I have this code below that compares a piece of text to a stop word set and returns a list of words in the text that are not in the stop word set. Then I change the list of words to a string, so I can use it in the textmining module to create a term document matrix.

I have checks in the code that show that hyphenated words are being maintained in the list and in the string, but once I pass them through the TDM part of the code, the hyphenated words are broken up.
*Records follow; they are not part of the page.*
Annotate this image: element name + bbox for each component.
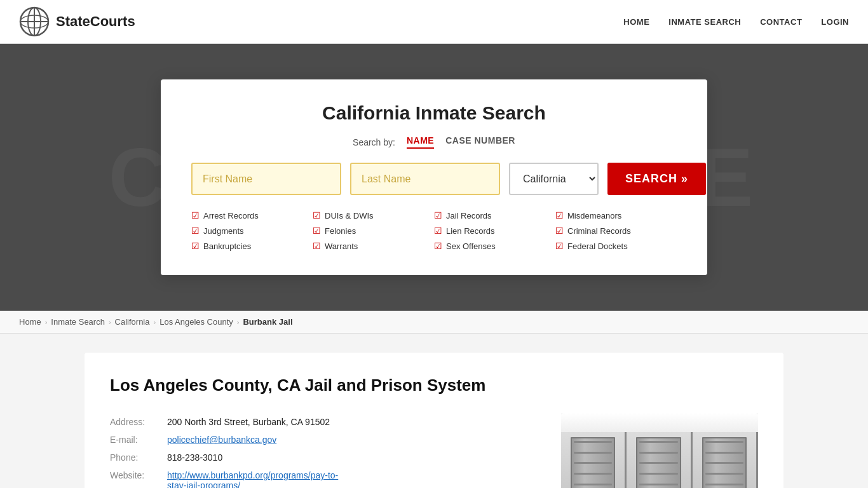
checkbox-label: Felonies — [325, 226, 356, 236]
checkbox-item: ☑DUIs & DWIs — [313, 209, 434, 222]
jail-image-inner: CELL CELL 1 — [561, 413, 758, 488]
checkbox-item: ☑Misdemeanors — [555, 209, 677, 222]
checkbox-icon: ☑ — [434, 241, 442, 251]
checkbox-icon: ☑ — [313, 210, 321, 220]
checkbox-icon: ☑ — [555, 210, 564, 220]
breadcrumb-sep-1: › — [45, 318, 48, 326]
checkbox-item: ☑Judgments — [191, 224, 313, 237]
checkbox-label: Judgments — [203, 226, 244, 236]
site-header: StateCourts HOME INMATE SEARCH CONTACT L… — [0, 0, 868, 44]
cell-door-1 — [571, 437, 615, 488]
search-by-row: Search by: NAME CASE NUMBER — [191, 135, 677, 149]
jail-cell-1: CELL — [561, 432, 627, 488]
cell-door-2 — [636, 437, 681, 488]
breadcrumb-la-county[interactable]: Los Angeles County — [159, 317, 233, 327]
search-button[interactable]: SEARCH » — [607, 163, 706, 195]
tab-name[interactable]: NAME — [407, 135, 434, 149]
jail-image: CELL CELL 1 — [561, 413, 758, 488]
checkboxes-grid: ☑Arrest Records☑DUIs & DWIs☑Jail Records… — [191, 209, 677, 252]
search-card-title: California Inmate Search — [191, 102, 677, 124]
jail-cells-row: CELL CELL 1 — [561, 432, 758, 488]
info-table: Address: 200 North 3rd Street, Burbank, … — [110, 413, 348, 488]
breadcrumb-current: Burbank Jail — [243, 317, 292, 327]
website-link[interactable]: http://www.burbankpd.org/programs/pay-to… — [167, 470, 338, 488]
breadcrumb: Home › Inmate Search › California › Los … — [0, 311, 868, 334]
checkbox-label: Lien Records — [446, 226, 495, 236]
checkbox-label: DUIs & DWIs — [325, 211, 374, 220]
logo-text: StateCourts — [56, 13, 135, 30]
checkbox-icon: ☑ — [191, 241, 200, 251]
website-value: http://www.burbankpd.org/programs/pay-to… — [167, 466, 348, 488]
checkbox-item: ☑Warrants — [313, 240, 434, 252]
breadcrumb-sep-2: › — [109, 318, 111, 326]
checkbox-item: ☑Jail Records — [434, 209, 555, 222]
search-card: California Inmate Search Search by: NAME… — [161, 79, 707, 275]
tab-case-number[interactable]: CASE NUMBER — [445, 135, 515, 149]
content-title: Los Angeles County, CA Jail and Prison S… — [110, 376, 758, 395]
checkbox-icon: ☑ — [191, 210, 200, 220]
nav-contact[interactable]: CONTACT — [760, 17, 802, 27]
checkbox-item: ☑Criminal Records — [555, 224, 677, 237]
checkbox-item: ☑Sex Offenses — [434, 240, 555, 252]
content-card: Los Angeles County, CA Jail and Prison S… — [85, 353, 783, 488]
checkbox-icon: ☑ — [434, 210, 442, 220]
checkbox-label: Warrants — [325, 241, 358, 251]
hero-section: COURTHOUSE California Inmate Search Sear… — [0, 44, 868, 311]
jail-cell-3: CELL — [693, 432, 758, 488]
checkbox-icon: ☑ — [555, 241, 564, 251]
phone-value: 818-238-3010 — [167, 449, 348, 466]
checkbox-icon: ☑ — [555, 226, 564, 236]
logo-area[interactable]: StateCourts — [19, 6, 135, 37]
info-section: Address: 200 North 3rd Street, Burbank, … — [110, 413, 542, 488]
checkbox-icon: ☑ — [191, 226, 200, 236]
breadcrumb-sep-3: › — [154, 318, 156, 326]
checkbox-item: ☑Arrest Records — [191, 209, 313, 222]
content-layout: Address: 200 North 3rd Street, Burbank, … — [110, 413, 758, 488]
main-content: Los Angeles County, CA Jail and Prison S… — [0, 334, 868, 488]
checkbox-label: Misdemeanors — [567, 211, 621, 220]
jail-cell-2: CELL 1 — [627, 432, 692, 488]
checkbox-icon: ☑ — [313, 241, 321, 251]
breadcrumb-california[interactable]: California — [115, 317, 150, 327]
address-label: Address: — [110, 413, 167, 431]
address-value: 200 North 3rd Street, Burbank, CA 91502 — [167, 413, 348, 431]
checkbox-item: ☑Lien Records — [434, 224, 555, 237]
main-nav: HOME INMATE SEARCH CONTACT LOGIN — [623, 17, 849, 27]
address-row: Address: 200 North 3rd Street, Burbank, … — [110, 413, 348, 431]
search-by-label: Search by: — [353, 137, 395, 147]
checkbox-icon: ☑ — [434, 226, 442, 236]
checkbox-item: ☑Felonies — [313, 224, 434, 237]
checkbox-icon: ☑ — [313, 226, 321, 236]
logo-icon — [19, 6, 50, 37]
email-value: policechief@burbankca.gov — [167, 431, 348, 449]
checkbox-item: ☑Bankruptcies — [191, 240, 313, 252]
email-link[interactable]: policechief@burbankca.gov — [167, 435, 276, 445]
phone-row: Phone: 818-238-3010 — [110, 449, 348, 466]
breadcrumb-home[interactable]: Home — [19, 317, 41, 327]
phone-label: Phone: — [110, 449, 167, 466]
website-label: Website: — [110, 466, 167, 488]
checkbox-label: Criminal Records — [567, 226, 631, 236]
checkbox-label: Jail Records — [446, 211, 492, 220]
nav-inmate-search[interactable]: INMATE SEARCH — [668, 17, 741, 27]
checkbox-label: Arrest Records — [203, 211, 259, 220]
email-label: E-mail: — [110, 431, 167, 449]
first-name-input[interactable] — [191, 163, 341, 195]
nav-home[interactable]: HOME — [623, 17, 649, 27]
last-name-input[interactable] — [350, 163, 500, 195]
checkbox-label: Federal Dockets — [567, 241, 628, 251]
state-select[interactable]: California Alabama Alaska Arizona Arkans… — [509, 163, 599, 195]
search-inputs-row: California Alabama Alaska Arizona Arkans… — [191, 163, 677, 195]
breadcrumb-inmate-search[interactable]: Inmate Search — [51, 317, 105, 327]
email-row: E-mail: policechief@burbankca.gov — [110, 431, 348, 449]
checkbox-label: Bankruptcies — [203, 241, 251, 251]
checkbox-item: ☑Federal Dockets — [555, 240, 677, 252]
breadcrumb-sep-4: › — [237, 318, 240, 326]
nav-login[interactable]: LOGIN — [821, 17, 849, 27]
checkbox-label: Sex Offenses — [446, 241, 496, 251]
cell-door-3 — [702, 437, 747, 488]
website-row: Website: http://www.burbankpd.org/progra… — [110, 466, 348, 488]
Is there a way to maintain hyphenated words in the textmining module and TDM?

import re

f= open ("words")  #dictionary
stops = set()
for line in f:
    stops.add(line.strip())

f = open ("azathoth") #Azathoth (1922)
azathoth = list()
for line in f:
    azathoth.extend(re.findall("[A-z\-\']+", line.strip()))

azathothcount = list()
for w in azathoth:
    if w in stops:
        continue
    else:
        azathothcount.append(w)

print azathothcount[1:10]
raw_input('Press Enter...')

azathothstr = ' '.join(azathothcount)
print azathothstr
raw_input('Press Enter...')

import textmining

def termdocumentmatrix_example():
    doc1 = azathothstr

    tdm = textmining.TermDocumentMatrix()
    tdm.add_doc(doc1)

    tdm.write_csv('matrixhp.csv', cutoff=1)

    for row in tdm.rows(cutoff=1):
        print row

raw_input('Press Enter...')
termdocumentmatrix_example()

The textmining package defaults to its own 'simple_tokenize' function when initializing the TermDocumentMatrix class. add_doc() pushes your text through simple_tokenize() before adding it to the tdm.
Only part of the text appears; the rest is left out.